Après avoir réglé la note (salée comme il se doit, avec prix parisiens), nous quittons ce restaurant. Un autre serveur nous pose la question traditionnelle devant la porte de sortie: «Ça a été?». Réponse: «Oui, tout à fait, l’eau minérale Sidi Ali est excellente; ni trop froide ni trop chaude; à température tempérée! Félicitez le chef de notre part pour la qualité de cette eau.»
La veille, j’ai vu un ami étranger, faisant partie de l’Académie du Royaume. Il est pâle: «J’ai mangé un truc dans un de ces restaurants à la mode. J’ai vomi toute la nuit.»
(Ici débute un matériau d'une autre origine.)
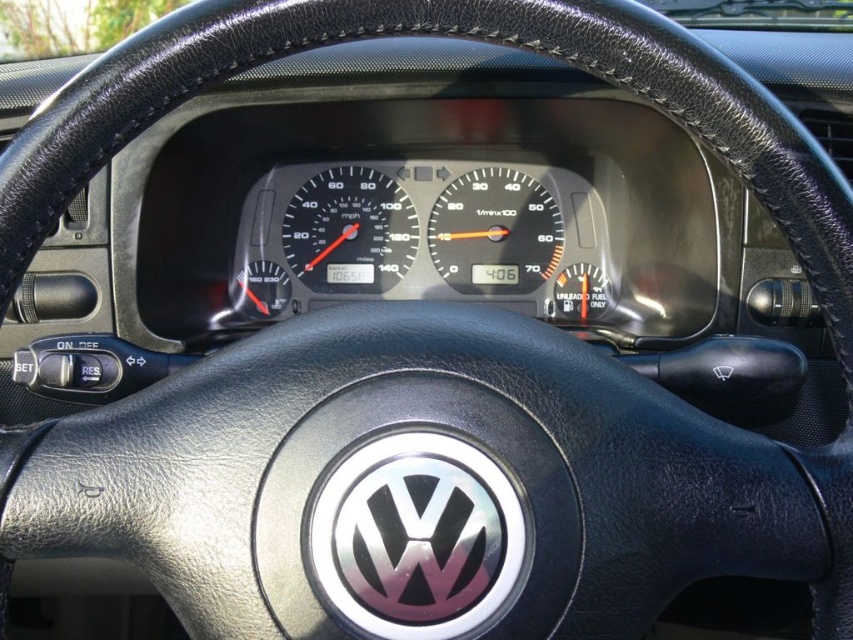 You are a mechanic working on a car dashboard. You need to install a new speedometer. The space available is 6 inches wide. Can the black glass speedometer at center and the matte black speedometer at center both fit side by side in this space?

The black glass speedometer at center and the matte black speedometer at center are 5.82 inches apart, so they can fit side by side in the 6 inch space since the total width required is less than the available space.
On se demande ce que font les responsables du contrôle de l’hygiène et de la sécurité alimentaire. Ils doivent être débordés ou bien alités après avoir mangé gratuitement dans un de ces restaurants où tout sort du congélateur et parfois y retourne (ce qui est interdit et dangereux).
Encore une fois, il n’est pas normal que ces restaurants pratiquent des prix parisiens et payent leur personnel à la marocaine. Je vous laisse deviner leur misérable salaire. L’appât du gain, par n’importe quel moyen, est devenu un autre sport. Comme dit le dicton de chez nous «Emballe à la va-vite et livre au borgne»! C’est honteux, indigne de notre belle hospitalité.